Things weren’t always this way. The first thing I wrote was dreadful. Inspired by a music class in fourth grade, I wrote lyrics to a song which I thought would be Debbie Gibson’s next hit. It was called “All American Girl” and it made no sense whatsoever. (Looking back, it was somewhat of a rip-off of both Tom Petty’s “American Girl” and David Bowie’s “Young Americans.”) But I had fun writing it. And when my little sister started singing it around the house, I knew I was on to something. (If Molly liked something, then I knew it was valuable.)
From there, I started writing all sorts of things. Poems. Diary entries about teachers I didn’t like. Fan mail to Candace Cameron (D.J. on Full House) who I idolized. Stories about leprechauns. (Yes, I went through a leprechaun phase. It was weird.)

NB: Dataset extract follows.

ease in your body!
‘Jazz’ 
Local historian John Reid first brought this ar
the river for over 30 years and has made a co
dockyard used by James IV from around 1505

But my writing really developed when I discovered a boy band. The New Kids on the Block were young, good-looking, and everywhere. (You could buy New Kids bedsheets, bath towels, posters, dolls, etc., and I had them all. My bedroom looked like a museum to hair-sprayed boys.) The youngest member, Joe McIntyre, was the cutest boy I had ever seen in my life. Naturally, I thought I should write Joe a letter and introduce myself. According to my plan, he would be so taken by my letter, he would come to Jefferson, New Jersey, sweep me off my feet, and marry me. It was a perfect plan. I just needed to write the perfect letter.

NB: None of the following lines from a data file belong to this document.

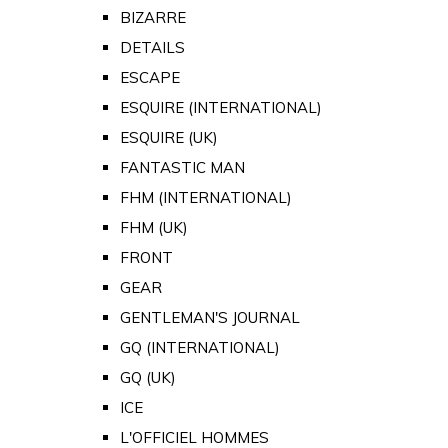
BIZARRE
DETAILS
ESCAPE
ESQUIRE (INTERNATIONAL)
ESQUIRE (UK)
FANTASTIC MAN
FHM (INTERNATIONAL)
FHM (UK)
FRONT
GEAR
GENTLEMAN'S JOURNAL
GQ (INTERNATIONAL)
GQ (UK)
ICE
L'OFFICIEL HOMMES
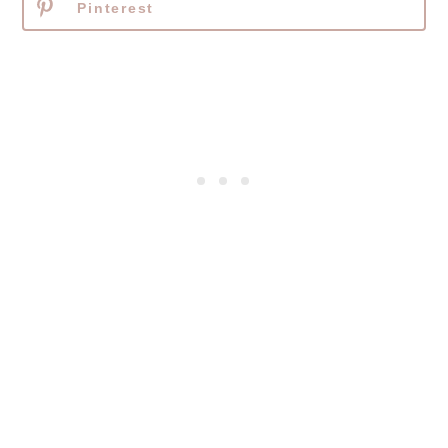
Pinterest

So, I went to work. I crafted and re-crafted the perfect note with a flashlight under my sheets after bedtime. I crossed out sentences, and re-wrote full lines, carefully choosing my words. Love, Becky? (Too desperate.) Sincerely, Becky? (Too formal.) Smiles, Becky? (Just right.) And when I finished one letter, I would start writing another.
Out of the hundreds of letters I wrote, I only mailed about a dozen. Considering I sent them to only address I could find (a talent agency in California), I’m pretty sure that Joey never received them. But looking back, those countless letters made me a better writer. I might not have won the heart of a New Kid, but I certainly gained a love for the written word.

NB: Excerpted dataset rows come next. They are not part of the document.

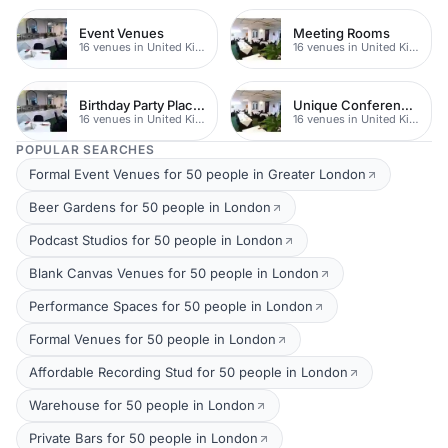
Event Venues
Meeting Rooms
16 venues in United Kingdom
16 venues in United Kingdom
Birthday Party Places
Unique Conferences
16 venues in United Kingdom
16 venues in United Kingdom
POPULAR SEARCHES
Formal Event Venues for 50 people in Greater London
Beer Gardens for 50 people in London
Podcast Studios for 50 people in London
Blank Canvas Venues for 50 people in London
Performance Spaces for 50 people in London
Formal Venues for 50 people in London
Affordable Recording Stud for 50 people in London
Warehouse for 50 people in London
Private Bars for 50 people in London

So, girls, find your motivation wherever it lives. Write not because you want to write the Great American Novel…but because you want to ask someone special to the prom. Write because you really, really want to convince your school board to allow foreign exchange programs to Italy just so you can taste real gelato. Write because you want to tell Grandma Mabel how much you love her. Write because someday your diary might be a relic in the National History Museum. Write because you might win a lifetime supply of cheesecake-flavored chapstick. Write because there is a because…whatever it may be. Writing can and will change your life if you stick to it.
And there’s no better way of sticking to it than writing to Harry Styles. By the time you find the perfect words, he’ll be balding and you’ll be a Pulitzer Prize winner. And at that point, you probably won’t have time for him.